TASK STATEMENT: The line containing "My Math-eCLASS" and every line after it, through the end of the records below, are to be reproduced exactly, with the pictures left out.

### SUPPLIED RECORDS ###

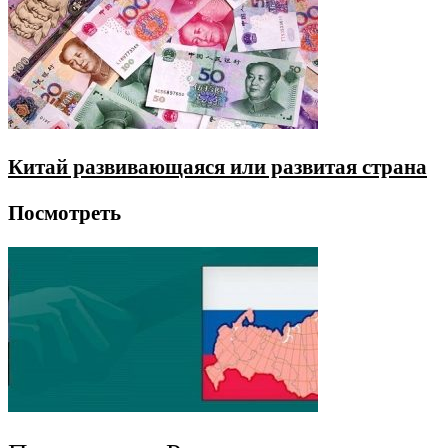
Китай развивающаяся или развитая страна
Посмотреть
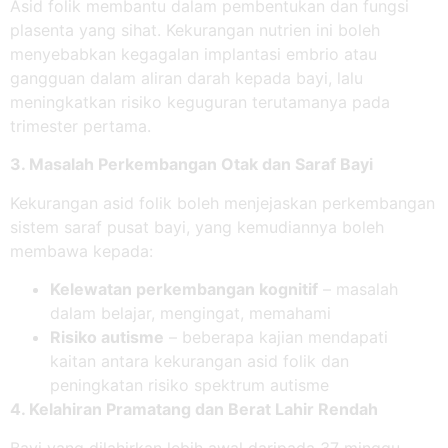
Asid folik membantu dalam pembentukan dan fungsi
plasenta yang sihat. Kekurangan nutrien ini boleh
menyebabkan kegagalan implantasi embrio atau
gangguan dalam aliran darah kepada bayi, lalu
meningkatkan risiko keguguran terutamanya pada
trimester pertama.
3. Masalah Perkembangan Otak dan Saraf Bayi
Kekurangan asid folik boleh menjejaskan perkembangan
sistem saraf pusat bayi, yang kemudiannya boleh
membawa kepada:
Kelewatan perkembangan kognitif
– masalah
dalam belajar, mengingat, memahami
Risiko autisme
– beberapa kajian mendapati
kaitan antara kekurangan asid folik dan
peningkatan risiko spektrum autisme
4. Kelahiran Pramatang dan Berat Lahir Rendah
Bayi yang dilahirkan lebih awal daripada 37 minggu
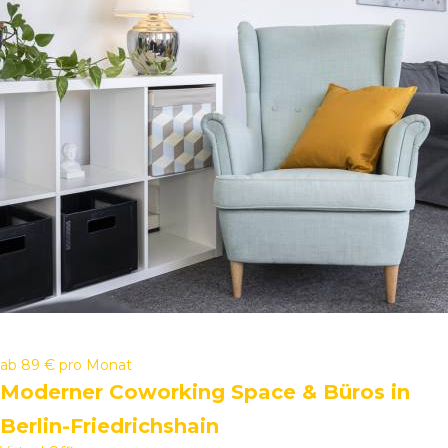
ab
89 €
pro Monat
Moderner Coworking Space & Büros in
Berlin-Friedrichshain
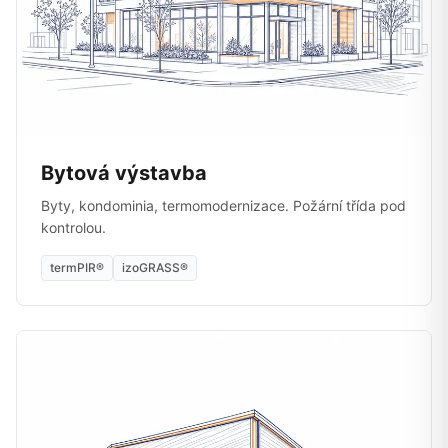
Bytová výstavba
Byty, kondominia, termomodernizace. Požární třída pod
kontrolou.
termPIR®
izoGRASS®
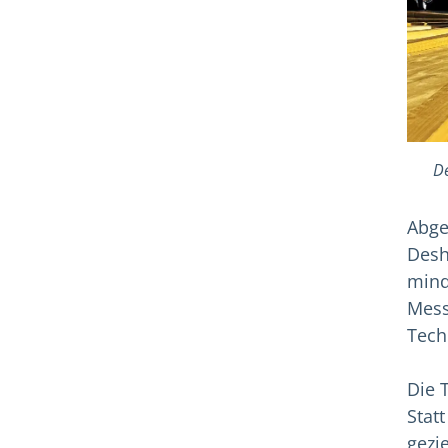
De
Abge
Desh
mind
Mess
Techn
Die 
Stat
gezi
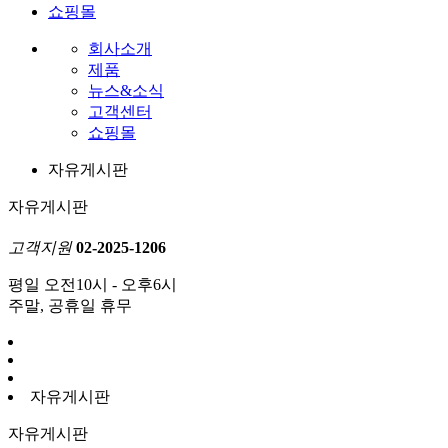
쇼핑몰
회사소개
제품
뉴스&소식
고객센터
쇼핑몰
자유게시판
자유게시판
고객지원
02-2025-1206
평일 오전10시 - 오후6시
주말, 공휴일 휴무
자유게시판
자유게시판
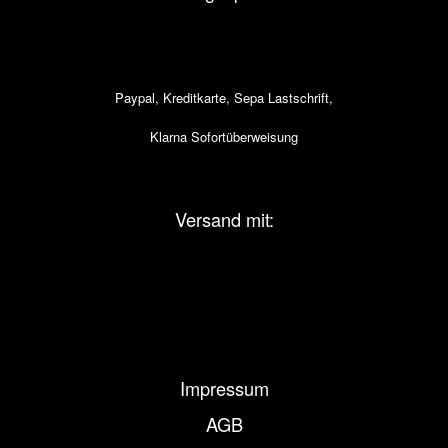
Paypal, Kreditkarte, Sepa Lastschrift,
Klarna Sofortüberweisung
Versand mit:
Impressum
AGB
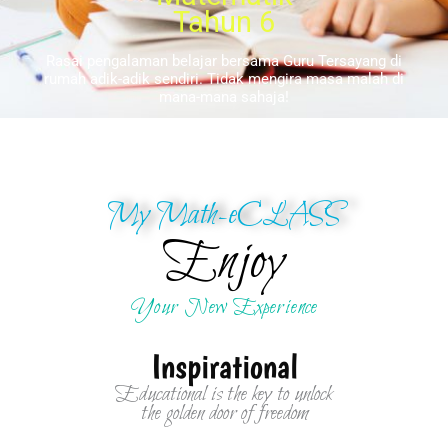
Tahun 6
Rasai pengalaman belajar bersama Guru Tersayang di
rumah adik-adik sendiri. Tidak mengira masa malah di
mana-mana sahaja!
My Math-eCLASS
Enjoy
Your New Experience
Inspirational
Educational is the key to unlock
the golden door of freedom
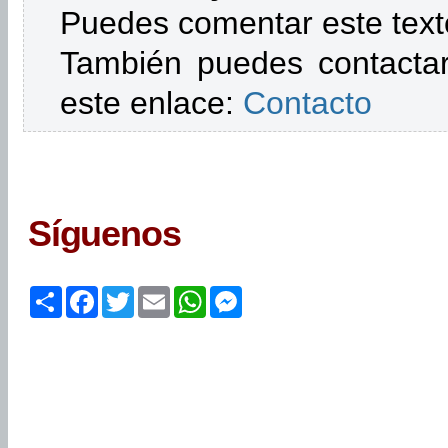
Puedes comentar este text
También puedes contactar
este enlace:
Contacto
Síguenos
Share
Facebook
Twitter
Email
WhatsApp
Messenger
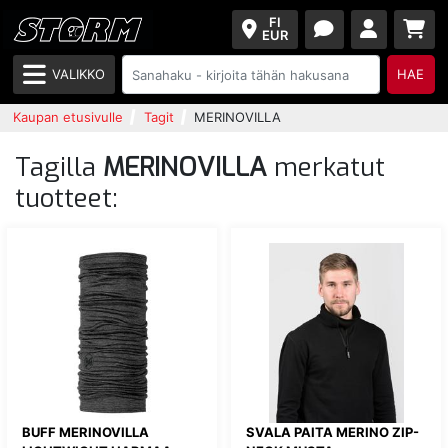
FI
EUR
VALIKKO
HAE
Kaupan etusivulle
Tagit
MERINOVILLA
Tagilla
MERINOVILLA
merkatut
tuotteet:
BUFF MERINOVILLA
SVALA PAITA MERINO ZIP-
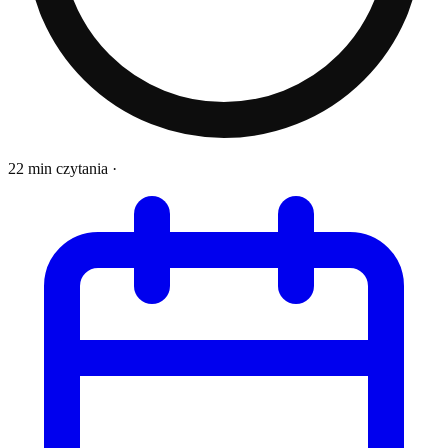
22 min czytania
·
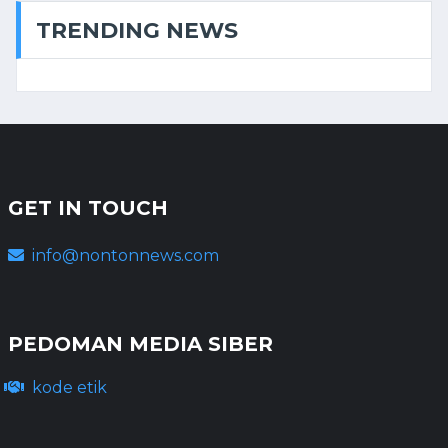
TRENDING NEWS
GET IN TOUCH
info@nontonnews.com
PEDOMAN MEDIA SIBER
kode etik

###

EXERCISE SOLUTION:
My Math-eCLASS
Enjoy
Your New Experience
Inspirational
Educational is the key to unlock
the golden door of freedom
Puedes comentar este text
También puedes contactar
este enlace:
Contacto
Síguenos
Share
Facebook
Twitter
Email
WhatsApp
Messenger
FI
EUR
VALIKKO
HAE
Kaupan etusivulle
Tagit
MERINOVILLA
Tagilla
MERINOVILLA
merkatut
tuotteet:
BUFF MERINOVILLA
SVALA PAITA MERINO ZIP-
22 min czytania
·
TRENDING NEWS
GET IN TOUCH
info@nontonnews.com
PEDOMAN MEDIA SIBER
kode etik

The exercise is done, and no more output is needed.